Früher wurden jedes Jahr noch rund 100 Bäume verkauft. Doch seit es auch beim Grosshändler Christbäume im Angebot gibt, sei die Nachfrage in Niedergösgen gesunken, seit einigen Jahren bestellt Friker daher nur noch 70 Tannen. Ebenfalls verlagert habe sich die Nachfrage nach verschiedenen Baumarten: Während es vor vier Jahren nur Rottannen gab, hat die Bürgergemeinde mittlerweile auch Nordmanntannen im Angebot.

Bäume aus dem Gäu importiert

Obwohl der Verkauf von der Bürgergemeinde organisiert wird, stammen die Bäume nicht aus Niedergösgen selber. Früher sei dies noch möglich gewesen, erinnert sich Bürgerrat Urs Gisi. «Das war aber noch während der 50er-Jahre», sagt er lachend. Mittlerweile habe die Bürgergemeinde nicht mehr genügend Bäume, um die Nachfrage zu decken, und bezieht sie deshalb aus Niederbuchsiten.

Ein weiterer Grund, weshalb die Bäume nun aus dem Gäu stammen: Die Qualität der Niederbuchsiter Bäume ist besser als diejenige der wenigen Niedergösger Tannen. «Sie sind viel dichter und werden besser gepflegt», so Friker. Von «Henzirohs Weihnachtsbäume» werden die Tannen jeweils am Tag zuvor frisch geschlagen und geliefert.

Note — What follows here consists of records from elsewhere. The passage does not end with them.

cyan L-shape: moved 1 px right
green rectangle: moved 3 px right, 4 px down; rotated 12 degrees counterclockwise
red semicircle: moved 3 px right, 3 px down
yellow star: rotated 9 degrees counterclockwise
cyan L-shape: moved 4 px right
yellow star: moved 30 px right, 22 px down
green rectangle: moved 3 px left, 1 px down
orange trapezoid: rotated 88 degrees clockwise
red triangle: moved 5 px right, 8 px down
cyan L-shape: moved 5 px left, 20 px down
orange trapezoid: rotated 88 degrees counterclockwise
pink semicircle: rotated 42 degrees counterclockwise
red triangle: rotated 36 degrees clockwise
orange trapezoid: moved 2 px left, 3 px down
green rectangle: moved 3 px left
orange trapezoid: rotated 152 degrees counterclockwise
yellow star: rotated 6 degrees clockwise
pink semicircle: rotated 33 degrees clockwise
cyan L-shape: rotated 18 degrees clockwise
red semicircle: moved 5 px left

Kein Gewinn für Bürgergemeinde

Die Bäume, ob Rot- oder Nordmanntannen, sind nicht nur bei Niedergösger Bürgern beliebt. Auch Einwohner und sogar Auswärtige kommen in den Schlosshof, um sich einen der 70 Bäume zu ergattern. In Niedergösgen muss darunter auch das Portemonnaie nicht leiden: 15 Franken reichen, um eine kleine Rottanne nach Hause zu nehmen, für rund 27 Franken gibt es schon eine Grosse. Etwas tiefer in die Tasche greifen müssen die Käufer zwar bei den Nordmanntannen, wobei eine kleine Tanne rund 25 Franken kostet. «Aber die kaufen wir auch zu diesem Preis ein», erklärt Gisi. Gewinn schaut bei dieser Übung also keiner raus.

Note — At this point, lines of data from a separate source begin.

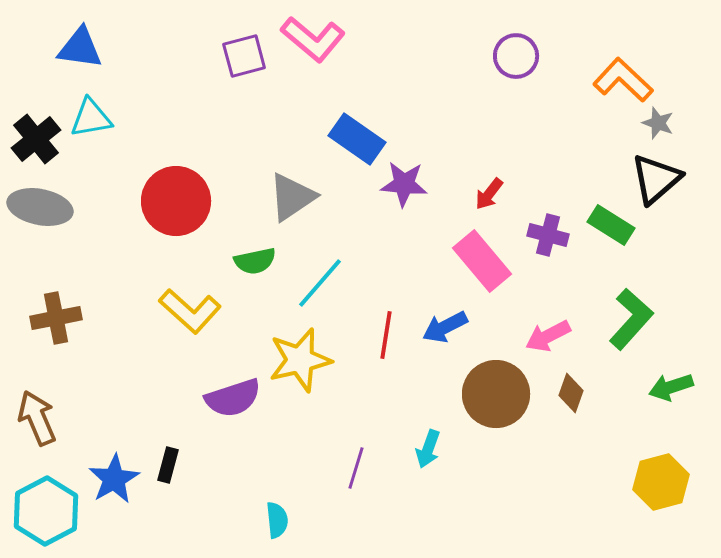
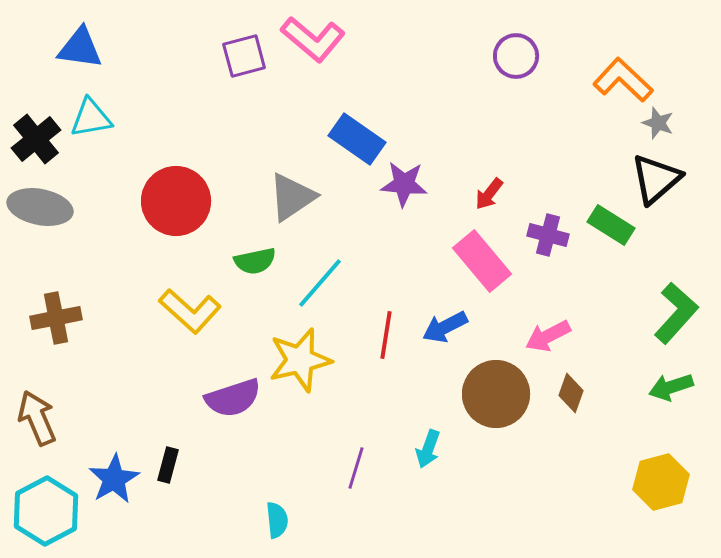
green L-shape: moved 45 px right, 6 px up
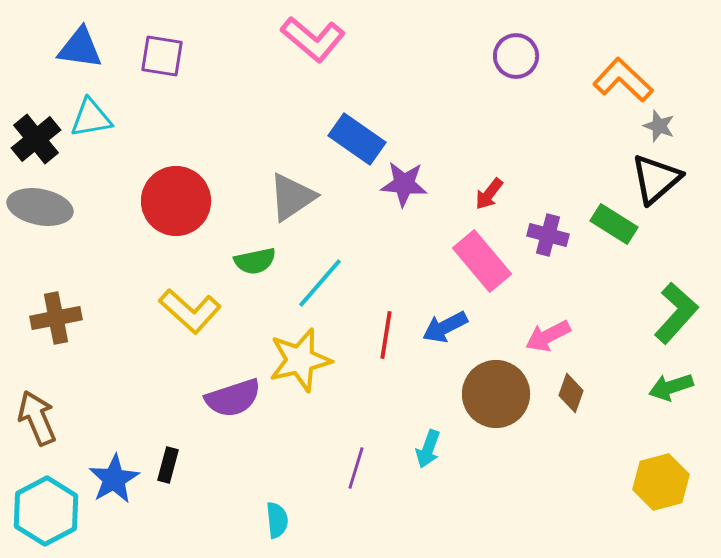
purple square: moved 82 px left; rotated 24 degrees clockwise
gray star: moved 1 px right, 3 px down
green rectangle: moved 3 px right, 1 px up
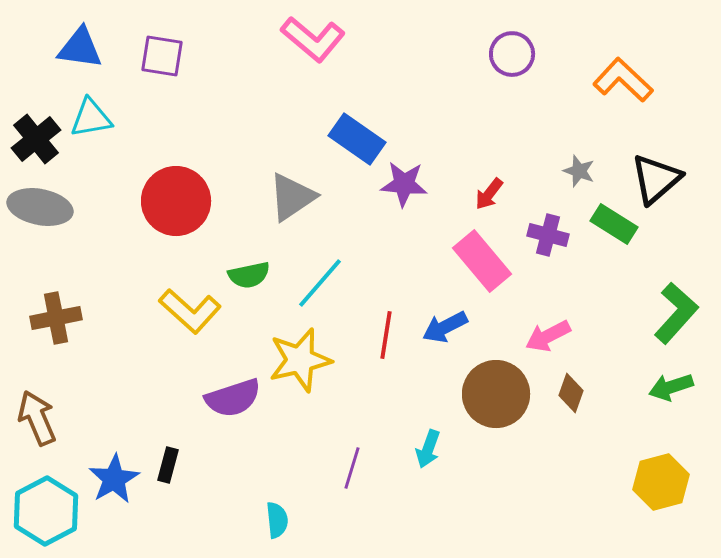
purple circle: moved 4 px left, 2 px up
gray star: moved 80 px left, 45 px down
green semicircle: moved 6 px left, 14 px down
purple line: moved 4 px left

«Das ist auch nicht das Ziel», findet Friker. Die Bürgergemeinde lege für den Verkauf auch jedes Jahr Geld drauf. «Es ist viel mehr ein kultureller, sozialer Anlass. Er ist zur Tradition geworden», so der Bürgergemeindepräsident. Denn im Schlosshof gibt es nicht nur Bäume zu kaufen, sondern auch Glühwein und Punsch. Nach dem Einkaufen werde zusammen Punsch getrunken und die vorweihnachtliche Zeit genossen.

Jeder will den Schönsten

Für den Aufbau, den Verkauf und die Organisation wendet Friker rund vier bis fünf Stunden auf. Nach dem Aufstellen werden die Tore des Hofs geschlossen und bleiben zu, bis der Verkauf beginnt. «Auch, wenn Leute um 9 Uhr schon kommen und einen Baum kaufen wollen, warten wir mit dem Start bis um 10 Uhr», so Friker. Denn sonst könne es zu Streit führen. Die schönsten Tannen seien schliesslich die ersten, die verkauft werden. Um einen solchen Christbaum zu ergattern, sollte also der Wecker gestellt werden. Und wenn es für den schönsten Baum trotzdem nicht reicht, kann die Stimmung im Schlosshof mit einem Becher Glühwein genossen werden.